Live from the NPR News in Washington, I'm Windsor Johnston.
An immigration judge in Louisiana has ruled that a student at Columbia University can be deported.
Mahmood Khalil was detained last month for taking part in pro-Palestinian demonstrations on campus.
NPR's Adrian Floreto reports Khalil's attorneys say they plan to challenge the decision.
Judge Jamie Coman said she had no authority to question Secretary of State Marco Rubio's decision to revoke Khalil's green card and order him deported.
Government lawyers presented a two-page memo from Rubio saying Khalil had engaged in anti-Semitic protests that undermined the government's goal to fight anti-Semitism around the world.
Judge Coman said Rubio's memo was all the government needed to justify deporting Khalil under a rarely used federal statute.

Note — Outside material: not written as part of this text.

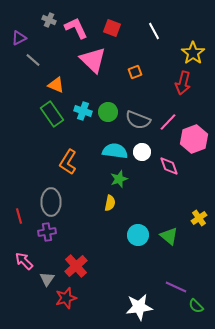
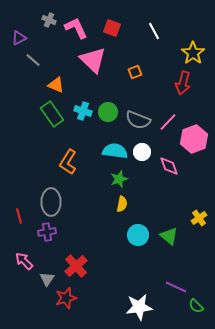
yellow semicircle: moved 12 px right, 1 px down
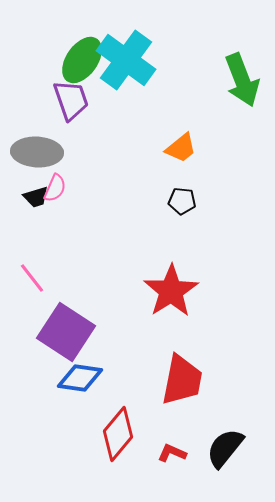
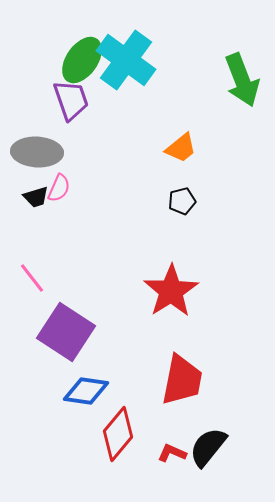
pink semicircle: moved 4 px right
black pentagon: rotated 20 degrees counterclockwise
blue diamond: moved 6 px right, 13 px down
black semicircle: moved 17 px left, 1 px up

Khalil's lawyers have called the accusations of anti-Semitism absurd.
They called the hearing a kangaroo court and said they will appeal the ruling.
Khalil will remain detained for now as his legal battle plays out in immigration court and in federal court.
Adrian Floreto and PR News Gina Louisiana.
The Iranian foreign minister has arrived in Oman for the beginning of indirect talks with the United States.
NPR's Hadeel Alshalchi reports the two sides are expected to discuss Iran's advancing nuclear program.
Iran's foreign minister Abbas Arajchi is in the Omani capital, Muscat,
as part of a delegation expected to meet with President Trump's mid-east envoy, Steve Witkoff.
Arajchi said on X that the talks are, quote, as much an opportunity as they are a test.
He said that, quote, the ball is in America's court.
Trump had originally said that the two sides would have direct talks with each other,
but Iranian officials said they would in fact be indirect and mediated by officials in Oman.